Health condition(s) or problem(s) studied	Abnormal uterine bleeding, uterine rupture, caesarean section
Intervention	Gel instillation sonohysterography is performed 6 to 12 months after caesarean section to detect a niche. Women are asked to fill in a questionnaire and keep a diary card to discover abnormal uterine bleeding. In case of subsequent pregnancy, transvaginal ultrasound is performed to detect the presence of a niche and measure the thinnest zone of the lower uterus segment.
Intervention type	Other
Primary outcome measure(s)	1. A well circumscribed anatomical niche classification. The niches will be measured by ultrasound 6 - 12 months after caesarean section 2. A difference in uterine bleeding pattern between women with different niche types (based on the classification), with a follow-up of the bleeding pattern for 5 years after caesarean section
Key secondary outcome measure(s)	1. To demonstrate a relation between niche and Lower Uterine Segment (LUS) thickness in case of a subsequent pregnancy.

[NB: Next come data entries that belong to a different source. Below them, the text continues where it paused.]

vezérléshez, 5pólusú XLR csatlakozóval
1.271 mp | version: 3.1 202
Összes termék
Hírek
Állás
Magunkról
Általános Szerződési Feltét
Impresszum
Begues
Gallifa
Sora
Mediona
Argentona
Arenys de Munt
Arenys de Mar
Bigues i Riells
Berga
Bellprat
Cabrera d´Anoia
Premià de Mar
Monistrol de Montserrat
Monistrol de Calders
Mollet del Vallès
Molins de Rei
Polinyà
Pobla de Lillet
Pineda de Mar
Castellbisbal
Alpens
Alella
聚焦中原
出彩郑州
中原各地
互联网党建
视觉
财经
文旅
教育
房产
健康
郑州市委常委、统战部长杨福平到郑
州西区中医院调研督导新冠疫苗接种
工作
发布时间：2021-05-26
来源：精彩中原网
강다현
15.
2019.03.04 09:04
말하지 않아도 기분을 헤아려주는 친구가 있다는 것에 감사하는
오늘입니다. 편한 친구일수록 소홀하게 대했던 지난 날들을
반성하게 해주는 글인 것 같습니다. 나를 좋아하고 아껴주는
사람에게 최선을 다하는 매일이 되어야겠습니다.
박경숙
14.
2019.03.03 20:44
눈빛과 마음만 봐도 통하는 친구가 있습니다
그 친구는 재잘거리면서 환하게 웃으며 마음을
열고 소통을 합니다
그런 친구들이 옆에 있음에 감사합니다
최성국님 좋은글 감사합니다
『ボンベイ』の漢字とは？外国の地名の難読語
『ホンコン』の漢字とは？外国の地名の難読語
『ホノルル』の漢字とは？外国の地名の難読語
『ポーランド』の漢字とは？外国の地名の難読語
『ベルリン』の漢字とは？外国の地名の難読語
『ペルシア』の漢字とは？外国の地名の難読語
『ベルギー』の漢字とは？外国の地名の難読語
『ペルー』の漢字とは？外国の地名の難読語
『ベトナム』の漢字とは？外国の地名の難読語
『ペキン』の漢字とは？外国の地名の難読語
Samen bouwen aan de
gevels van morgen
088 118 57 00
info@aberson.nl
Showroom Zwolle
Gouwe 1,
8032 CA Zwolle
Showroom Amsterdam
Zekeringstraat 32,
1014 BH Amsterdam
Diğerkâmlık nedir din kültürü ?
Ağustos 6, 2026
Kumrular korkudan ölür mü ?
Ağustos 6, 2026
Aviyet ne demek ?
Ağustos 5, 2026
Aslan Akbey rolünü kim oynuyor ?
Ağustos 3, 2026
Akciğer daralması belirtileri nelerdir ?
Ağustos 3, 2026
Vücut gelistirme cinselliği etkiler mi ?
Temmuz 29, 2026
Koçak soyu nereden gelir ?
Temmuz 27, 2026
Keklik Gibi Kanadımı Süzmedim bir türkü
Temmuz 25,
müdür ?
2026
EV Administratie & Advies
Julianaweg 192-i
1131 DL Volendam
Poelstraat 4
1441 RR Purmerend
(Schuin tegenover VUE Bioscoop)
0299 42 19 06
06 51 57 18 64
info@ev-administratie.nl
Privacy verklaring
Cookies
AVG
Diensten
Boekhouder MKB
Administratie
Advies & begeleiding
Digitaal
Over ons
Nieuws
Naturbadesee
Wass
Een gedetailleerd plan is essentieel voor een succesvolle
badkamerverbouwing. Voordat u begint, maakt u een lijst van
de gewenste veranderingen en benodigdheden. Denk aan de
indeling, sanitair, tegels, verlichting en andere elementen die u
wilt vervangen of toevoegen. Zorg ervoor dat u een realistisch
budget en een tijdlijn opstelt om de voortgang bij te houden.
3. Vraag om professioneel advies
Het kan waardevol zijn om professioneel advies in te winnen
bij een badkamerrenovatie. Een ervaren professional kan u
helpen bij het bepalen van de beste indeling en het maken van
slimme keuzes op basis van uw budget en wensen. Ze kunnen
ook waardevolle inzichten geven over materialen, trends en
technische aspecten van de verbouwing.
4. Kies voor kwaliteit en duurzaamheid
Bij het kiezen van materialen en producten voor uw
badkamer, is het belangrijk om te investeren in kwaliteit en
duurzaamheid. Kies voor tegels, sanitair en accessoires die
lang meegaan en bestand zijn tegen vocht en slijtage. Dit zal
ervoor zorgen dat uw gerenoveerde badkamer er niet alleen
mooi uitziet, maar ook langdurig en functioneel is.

The LUS will be measured between 16 and 20 weeks gestation, and between 36 and 38 weeks gestation 2. To demonstrate an association between: 2.1. Niche and (in)complete uterine rupture 2.2. LUS thickness and (in)complete uterine rupture To identify an (in)complete rupture, the course of the pregnancy will be recorded
Completion date	01/07/2012

Eligibility

Participant type(s)	Patient
Age group	Not Specified
Sex	Female
Target sample size at registration	224
Total final enrolment	225
Key inclusion criteria	1. Caesarean delivery in the past history 2. Signed informed consent form
Key exclusion criteria	1. Pregnancy 2. Pelvic inflammatory disease
Date of first enrolment	01/07/2007
Date of final enrolment	01/07/2012

Locations

Countries of recruitment

Netherlands

Study participating centre

Vrije University Medical Centre (VUMC)

Amsterdam
1081 HV
Netherlands

Results and Publications

Individual participant data (IPD) Intention to share	No
IPD sharing plan summary	Not provided at time of registration
IPD sharing plan

Study outputs

Output type	Details	Date created	Date added	Peer reviewed?	Patient-facing?
Results article		01/01/2011	05/08/2021	Yes	No

Editorial Notes

05/08/2021: Publication reference and total final enrolment added.